◆ Given data:
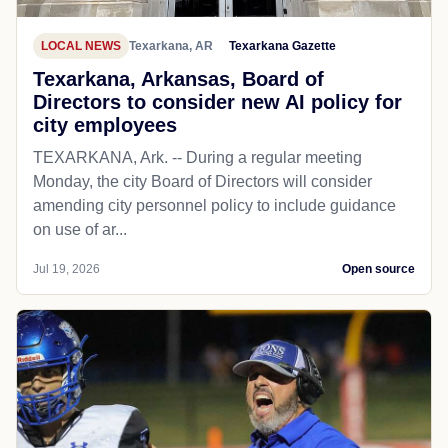
LOCAL NEWS
Texarkana, AR
Texarkana Gazette
Texarkana, Arkansas, Board of
Directors to consider new AI policy for
city employees
TEXARKANA, Ark. -- During a regular meeting
Monday, the city Board of Directors will consider
amending city personnel policy to include guidance
on use of ar...
Jul 19, 2026
Open source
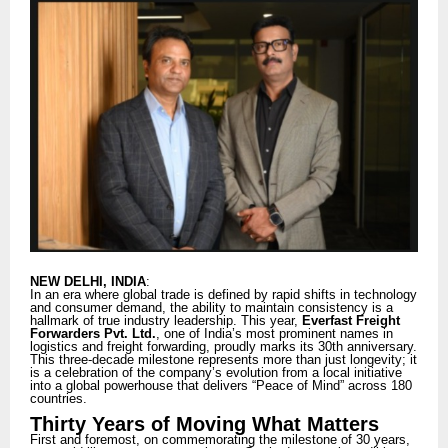
NEW DELHI, INDIA
:
In an era where global trade is defined by rapid shifts in technology
and consumer demand, the ability to maintain consistency is a
hallmark of true industry leadership. This year,
Everfast Freight
Forwarders Pvt. Ltd.
, one of India’s most prominent names in
logistics and freight forwarding, proudly marks its 30th anniversary.
This three-decade milestone represents more than just longevity; it
is a celebration of the company’s evolution from a local initiative
into a global powerhouse that delivers “Peace of Mind” across 180
countries.
Thirty Years of Moving What Matters
First and foremost, on commemorating the milestone of 30 years,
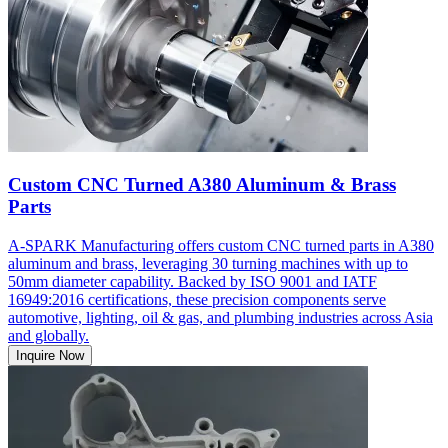
Custom CNC Turned A380 Aluminum & Brass
Parts
A-SPARK Manufacturing offers custom CNC turned parts in A380
aluminum and brass, leveraging 30 turning machines with up to
50mm diameter capability. Backed by ISO 9001 and IATF
16949:2016 certifications, these precision components serve
automotive, lighting, oil & gas, and plumbing industries across Asia
and globally.
Inquire Now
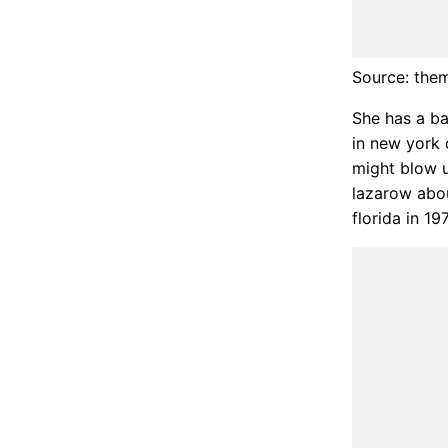
Source: the
She has a ba
in new york 
might blow u
lazarow abo
florida in 197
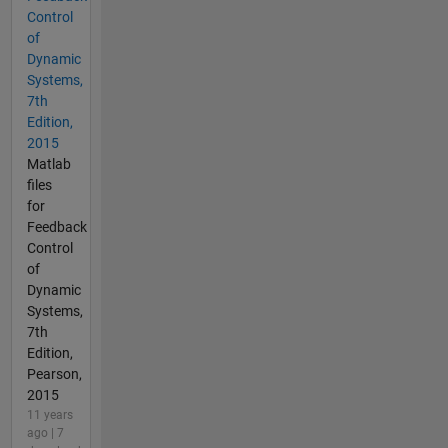
Control
of
Dynamic
Systems,
7th
Edition,
2015
Matlab
files
for
Feedback
Control
of
Dynamic
Systems,
7th
Edition,
Pearson,
2015
11 years
ago | 7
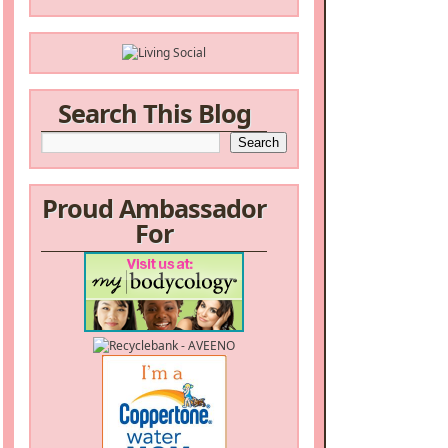
Search This Blog
Proud Ambassador
For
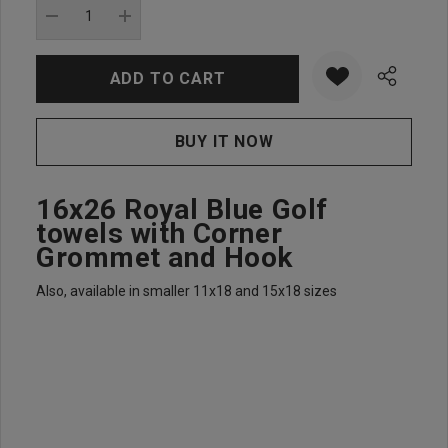
stock:
DECREASE QUANTITY:
INCREASE QUANTITY:
16x26 Royal Blue Golf
towels with Corner
Grommet and Hook
Also, available in smaller 11x18 and 15x18 sizes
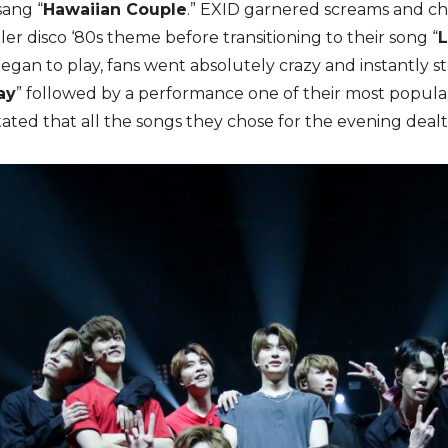
ang “
Hawaiian Couple
.” EXID garnered screams and ch
er disco ‘80s theme before transitioning to their song “
began to play, fans went absolutely crazy and instantly 
ay
” followed by a performance one of their most popular 
ted that all the songs they chose for the evening dealt w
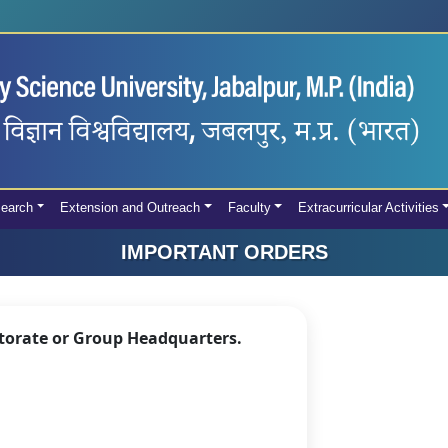
earch
Extension and Outreach
Faculty
Extracurricular Activities
IMPORTANT ORDERS
ctorate or Group Headquarters.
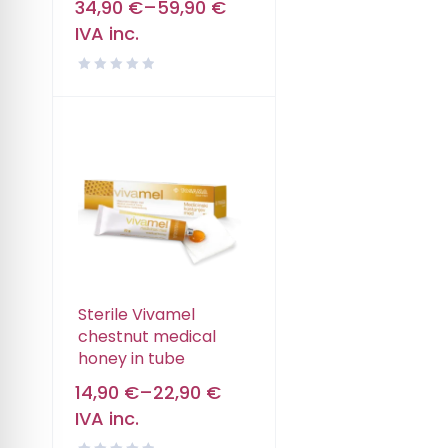
34,90
€
–
59,90
€
IVA inc.
Sterile Vivamel
chestnut medical
honey in tube
14,90
€
–
22,90
€
IVA inc.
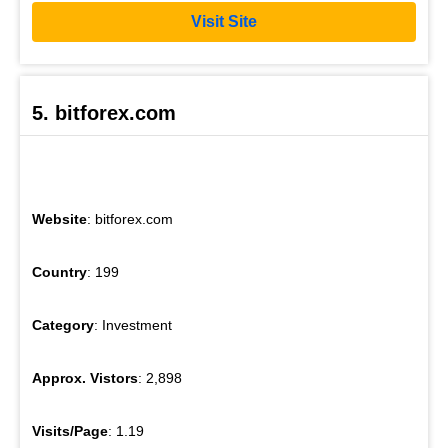
Visit Site
5. bitforex.com
Website
: bitforex.com
Country
: 199
Category
: Investment
Approx. Vistors
: 2,898
Visits/Page
: 1.19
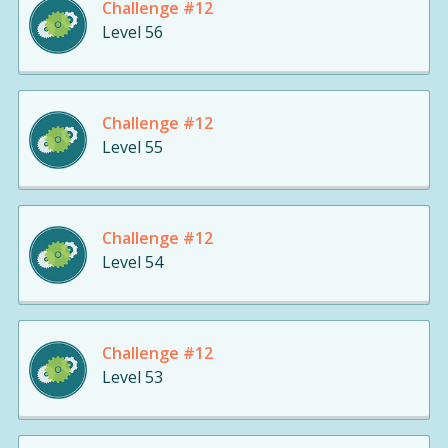
Challenge #12
Level 56
Challenge #12
Level 55
Challenge #12
Level 54
Challenge #12
Level 53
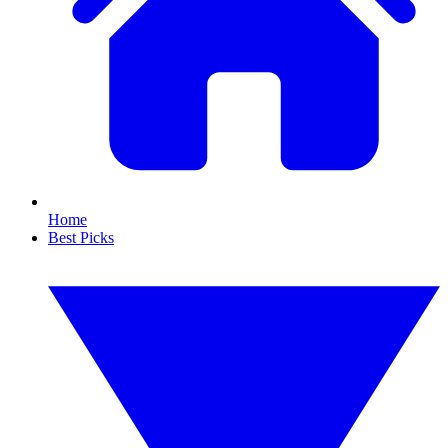
Home
Best Picks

◆ Aim of the task:
Set down every record word for word and leave out the pictures.

◆ Answer below:
LOCAL NEWS
Texarkana, AR
Texarkana Gazette
Texarkana, Arkansas, Board of
Directors to consider new AI policy for
city employees
TEXARKANA, Ark. -- During a regular meeting
Monday, the city Board of Directors will consider
amending city personnel policy to include guidance
on use of ar...
Jul 19, 2026
Open source
NEW DELHI, INDIA
:
In an era where global trade is defined by rapid shifts in technology
and consumer demand, the ability to maintain consistency is a
hallmark of true industry leadership. This year,
Everfast Freight
Forwarders Pvt. Ltd.
, one of India’s most prominent names in
logistics and freight forwarding, proudly marks its 30th anniversary.
This three-decade milestone represents more than just longevity; it
is a celebration of the company’s evolution from a local initiative
into a global powerhouse that delivers “Peace of Mind” across 180
countries.
Thirty Years of Moving What Matters
First and foremost, on commemorating the milestone of 30 years,
Custom CNC Turned A380 Aluminum & Brass
Parts
A-SPARK Manufacturing offers custom CNC turned parts in A380
aluminum and brass, leveraging 30 turning machines with up to
50mm diameter capability. Backed by ISO 9001 and IATF
16949:2016 certifications, these precision components serve
automotive, lighting, oil & gas, and plumbing industries across Asia
and globally.
Inquire Now
Source: the
She has a ba
in new york 
might blow u
lazarow abo
florida in 197
Control
of
Dynamic
Systems,
7th
Edition,
2015
Matlab
files
for
Feedback
Control
of
Dynamic
Systems,
7th
Edition,
Pearson,
2015
11 years
ago | 7
Search This Blog
Proud Ambassador
For
stock:
DECREASE QUANTITY:
INCREASE QUANTITY:
16x26 Royal Blue Golf
towels with Corner
Grommet and Hook
Also, available in smaller 11x18 and 15x18 sizes
ang “
Hawaiian Couple
.” EXID garnered screams and ch
er disco ‘80s theme before transitioning to their song “
began to play, fans went absolutely crazy and instantly 
ay
” followed by a performance one of their most popular 
ted that all the songs they chose for the evening dealt w
earch
Extension and Outreach
Faculty
Extracurricular Activities
IMPORTANT ORDERS
ctorate or Group Headquarters.
34,90
€
–
59,90
€
IVA inc.
Sterile Vivamel
chestnut medical
honey in tube
14,90
€
–
22,90
€
IVA inc.
Visit Site
5. bitforex.com
Website
: bitforex.com
Country
: 199
Category
: Investment
Approx. Vistors
: 2,898
Visits/Page
: 1.19
Challenge #12
Level 56
Challenge #12
Level 55
Challenge #12
Level 54
Challenge #12
Level 53
Home
Best Picks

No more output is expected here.